Toutefois le simple plaidoyer pour la diversité dans la pratique de la théologie s'avérerait rapidement irresponsable s'il n'était pas complété par le vœu de penser aujourd'hui l'unité du projet théologique. La diversité n'est pas l'ennemie de l'unité mais sa condition. Pourvu que les notions de diversité et d'unité soient correctement pensées. Nous venons d'écarter l'unité envisagée comme modèle normatif préexistant. Comme nous le suggèrent les premiers mots de la constitution Dei Verbum de Vatican II, il convient de distinguer entre la parole de Dieu et toute autre parole à son sujet. La parole de Dieu est la source de la foi et de toute théologie. Les théologies sont des tentatives humaines d'interprétation et de réflexion, c'est-à-dire des paroles d'hommes et de femmes immergés dans des structures diverses et animés de projets variés. Elles font nombre avec les langages multiples de la foi. Multiples comme les écrits bibliques eux-mêmes, lesquels ne reflètent pas un discours théologique unique et homogène, mais une pluralité d'approches de la même parole de Dieu. Les langages humains sur Dieu ont pour visée l'unique parole du Dieu vivant, qui à la fois précède toute initiative humaine et se situe au cœur de notre contingence historique. La foi est donc première par rapport à l'entreprise théologique. Elle est aussi sa mesure. Le critère de toute théologie est la reconnaissance du primat de la parole de Dieu, et la confession du Dieu trinitaire.
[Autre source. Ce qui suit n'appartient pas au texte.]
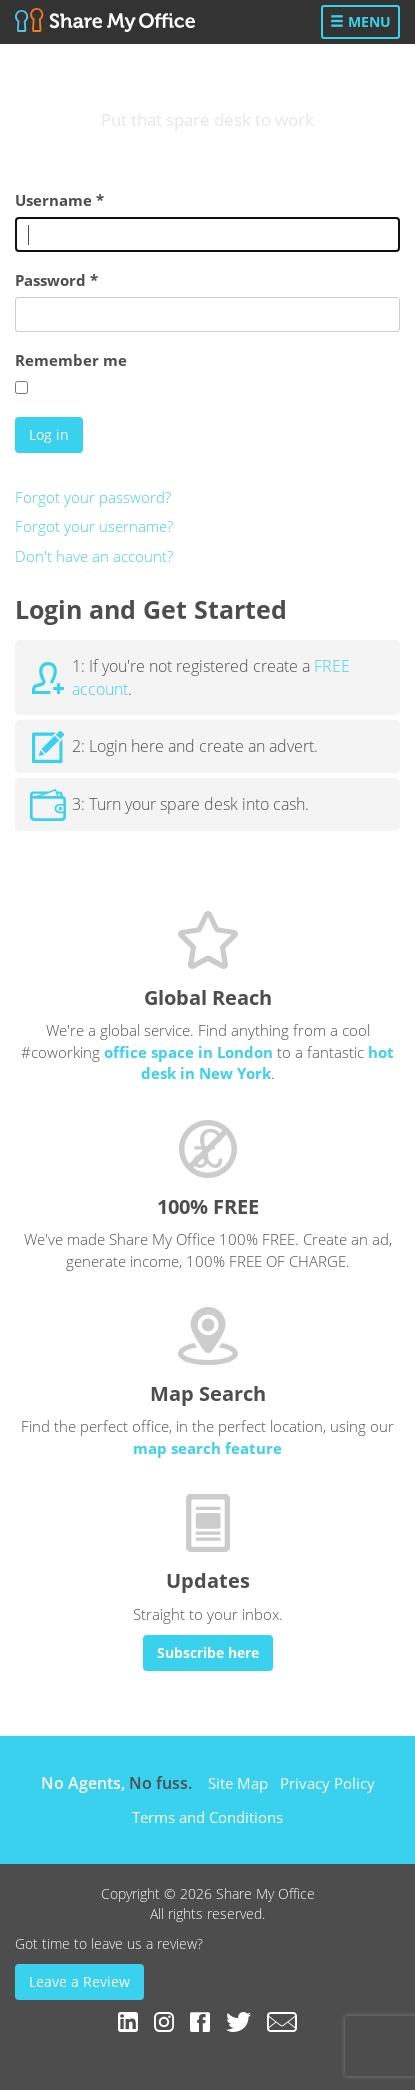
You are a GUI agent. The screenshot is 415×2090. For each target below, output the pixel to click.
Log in (49, 434)
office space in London (188, 1052)
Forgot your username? (94, 526)
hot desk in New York (268, 1062)
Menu (360, 21)
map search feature (207, 1448)
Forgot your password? (93, 497)
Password (56, 280)
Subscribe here (208, 1652)
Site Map (238, 1783)
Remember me (71, 360)
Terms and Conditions (207, 1817)
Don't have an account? (94, 556)
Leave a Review (79, 1981)
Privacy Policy (327, 1783)
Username (59, 200)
Il est vrai qu'à cette dimension verticale s'ajoute une autre, horizontale. La foi n'existe que vécue dans l'existence. Foi et amour ne forment qu'un. « La vérité sans la charité n'est pas Dieu » dit une pensée de Pascal. La théologie est tenue d'intégrer la dimension de Y éthique. L'éthique du chrétien est, en notre temps, facteur d'unité, par-delà les différences sociopolitiques et culturelles. Si le principe éthique n'a pas eu cours à l'époque de Giordano Bruno, et ne l'a pas sauvé du bûcher, c'est la responsabilité historique de la théologie de son temps, laquelle était sans doute encore loin d'accéder à notre modernité contemporaine.